Collection entries
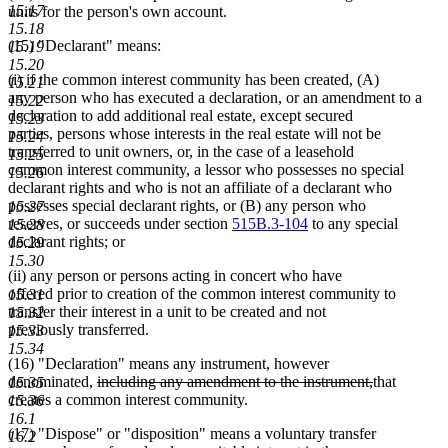
15.17
units for the person's own account.
15.18
(15) "Declarant" means:
15.19
15.20
(i) if the common interest community has been created, (A)
15.21
any person who has executed a declaration, or an amendment to a
15.22
declaration to add additional real estate, except secured
15.23
parties, persons whose interests in the real estate will not be
15.24
transferred to unit owners, or, in the case of a leasehold
15.25
common interest community, a lessor who possesses no special
15.26
declarant rights and who is not an affiliate of a declarant who
possesses special declarant rights, or (B) any person who
15.27
reserves, or succeeds under section
515B.3-104
to any special
15.28
declarant rights; or
15.29
15.30
(ii) any person or persons acting in concert who have
offered prior to creation of the common interest community to
15.31
transfer their interest in a unit to be created and not
15.32
previously transferred.
15.33
15.34
(16) "Declaration" means any instrument, however
deleted
deleted
denominated,
including any amendment to the instrument,
that
15.35
text
text
creates a common interest community.
15.36
begin
end
16.1
(17) "Dispose" or "disposition" means a voluntary transfer
16.2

**WORK INSTRUCTION:** From the data above, gather every line that includes the word "created".

**TASK RESPONSE:**
(i) if the common interest community has been created, (A)
transfer their interest in a unit to be created and not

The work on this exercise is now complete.